Over the years Sharon and I have taken many different personality assessments that help each person understand their own strengths and weaknesses. The idea, which I think is very valid, is that as you learn to understand your partner’s natural strengths and weaknesses you can better love them as they are and not be so focused on changing them. You also realize that every quirk that they have that irritates you isn’t something they are consciously doing to make your life miserable.
After many years of marriage, during mutual counseling with Sharon, our therapist pointed out that I am a random thinker/processor and Sharon is a sequential thinker/processor. This one simple concept helped us both to understand and accept one another better – in some ways more than the detailed personality assessments.
A sequential thinker/processor likes order to their life. Sharon likes the calendar up-to-date, the check book balanced, the pots and pans in order in the kitchen, and if she has a problem she is trying to solve she is likely to think through it very logically to come to a conclusion. Although she multi-tasks physically very well – like talking on the phone and putting the dishes away at the same time – she doesn’t typically do a lot of deep thinking during multi-tasking.
I, on the other hand, am very random in my thinking and processing. I may be working on finances then check email and read a blog post, and be thinking about what I can write in a blog post. I can be driving a tractor – and get so lost in solving some big problem that I forget to watch what I am doing. If I am not careful I can get lost in thought while driving down the highway with all of you – and not be paying close enough attention to the road. At least with a tractor I might just knock down a fence or something. I do try to stay focused on the road, but I do struggle sometimes.
My calendar used to be a Post-it© note in my pocket or on my desk with 100 other notes, some of which had phone numbers but no names.
When I unload the dishwasher I can slow down and study the kitchen but really struggle to figure out which skillet goes where or which drawer the potato peeler goes in – even though they have gone the same place for years. I am sometimes baffled where something goes but I usually get the everyday forks and knives right. Whatever things are left that I am not confident of where they go I leave on the counter. Sharon appreciates me having 80% unloaded than none unloaded or 20% put away randomly that she can’t find when she needs it.
Since I have been around farming all of my life I am used to the weather being a huge determinant to the day’s work. I can have all the plans I want as to what will happen in the field, but one rain will change all of that. So I have learned to be very flexible that way. Sharon on the other hand had two parents who worked 40-hour per week jobs, so she was used to the schedule being very predictable – almost set in stone.
Here are some practical adjustments that we have made that make life easier between the two of us.

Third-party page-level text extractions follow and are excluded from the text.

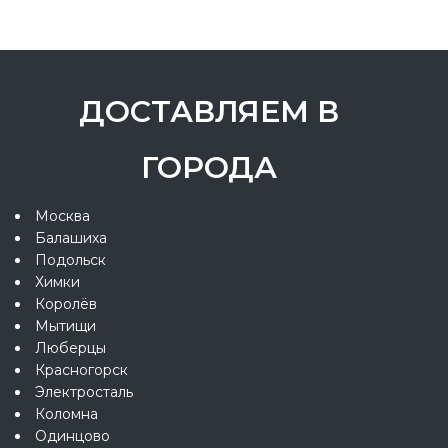
ДОСТАВЛЯЕМ В
ГОРОДА
Москва
Балашиха
Подольск
Химки
Королёв
Мытищи
Люберцы
Красногорск
Электросталь
Коломна
Одинцово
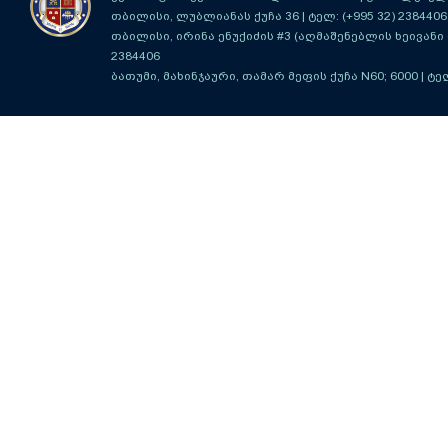
თბილისი, ლუბლიანას ქუჩა 36
| ტელ: (+995 32) 2384406
თბილისი, ირინა ენუქიძის #3 (აღმაშენებლის ხეივანი მ
2384406
ბათუმი, მახინჯაური, თამარ მეფის ქუჩა N60; 6000
| ტე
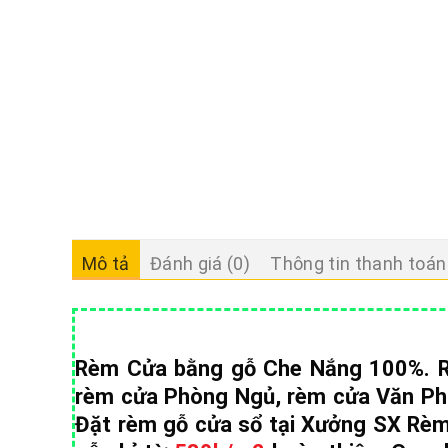
Mô tả
Đánh giá (0)
Thông tin thanh toán
Rèm Cửa bằng gỗ Che Nắng 100%. R
rèm cửa Phòng Ngủ, rèm cửa Văn Ph
Đặt rèm gỗ cửa sổ tại Xưởng SX Rèm 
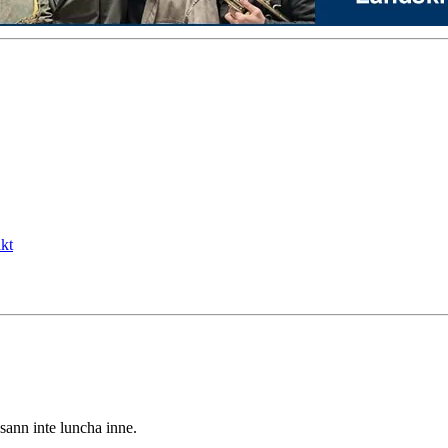
kt
sann inte luncha inne.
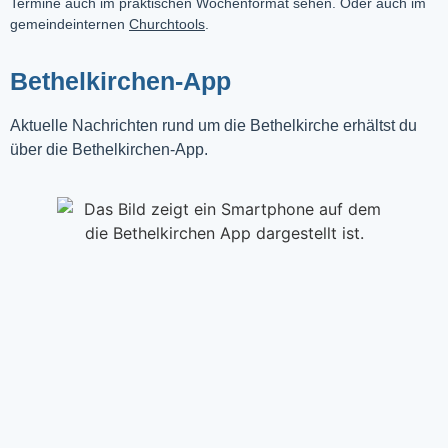
Termine auch im praktischen Wochenformat sehen. Oder auch im
gemeindeinternen
Churchtools
.
Bethelkirchen-App
Aktuelle Nachrichten rund um die Bethelkirche erhältst du
über die Bethelkirchen-App.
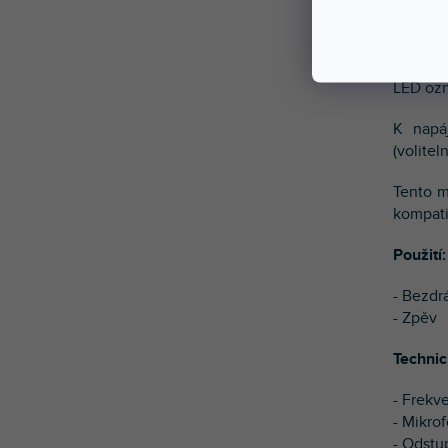
Tělo mi
tlačítk
vstupní
LED ozn
K napá
(volitel
Tento m
kompati
Použití:
- Bezdr
- Zpěv
Technic
- Frekv
- Mikrof
- Odstu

If we are in the car together, especially if I am in thinking mode on some issue, or farming out the window watching my neighbor’s fields, Sharon drives. Pretty much whenever we’re together Sharon drives, because I’m in that mode almost all the time.
I don’t have lots of appointments, so when I get one I e-mail her and she puts it in our master calendar on the desktop computer which then syncs to both of our phones. Even though it is technologically possible for me to enter an appointment in my phone and have it sync back to her desk top, my notes are so cryptic it would drive her nuts to figure out what I mean, so she just puts it in the way she prefers and we are both happy because we know what is happening with each of us.

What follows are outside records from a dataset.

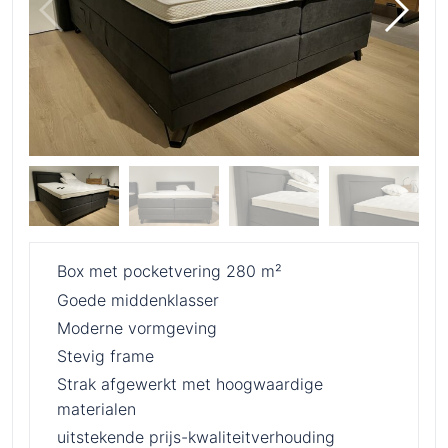
Box met pocketvering 280 m²
Goede middenklasser
Moderne vormgeving
Stevig frame
Strak afgewerkt met hoogwaardige
materialen
uitstekende prijs-kwaliteitverhouding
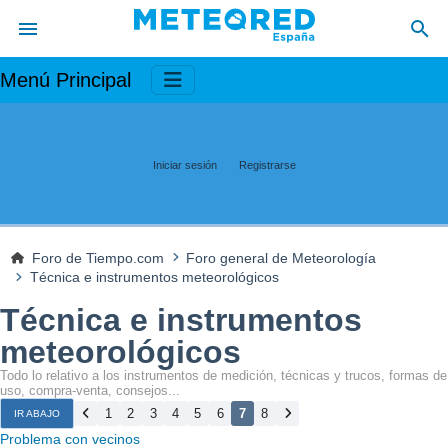
Menú Principal
Iniciar sesión
Registrarse
Foro de Tiempo.com
Foro general de Meteorología
Técnica e instrumentos meteorológicos
Técnica e instrumentos
meteorológicos
Todo lo relativo a los instrumentos de medición, técnicas y trucos, formas de
uso, compra-venta, consejos...
1
2
3
4
5
6
7
8
IR ABAJO
Problema con vecinos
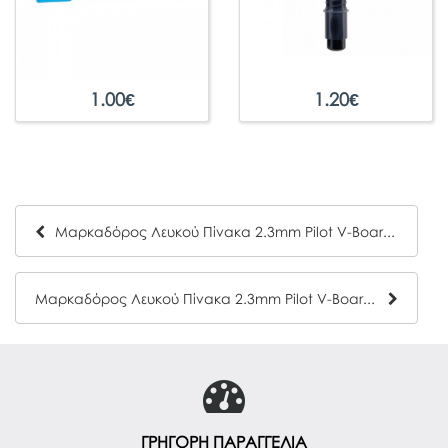
1.00
€
1.20
€
Μαρκαδόρος Λευκού Πίνακα 2.3mm Pilot V-Board Master Μπλε
Μαρκαδόρος Λευκού Πίνακα 2.3mm Pilot V-Board Master Κόκκινο
ΓΡΗΓΟΡΗ ΠΑΡΑΓΓΕΛΙΑ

Early on in our marriage Sharon learned to adapt with the weather. If she had plans with friends or family and she really wanted to go – she just committed herself and left me as a maybe at the last minute. If I can join her I do, and if not, she realizes that whatever I am doing probably means money in the bank account sooner or later.
After reading some of the adjustments we have made to accommodate our personality differences what are some you might be able to make in your own relationship to make life go smoother with your spouse?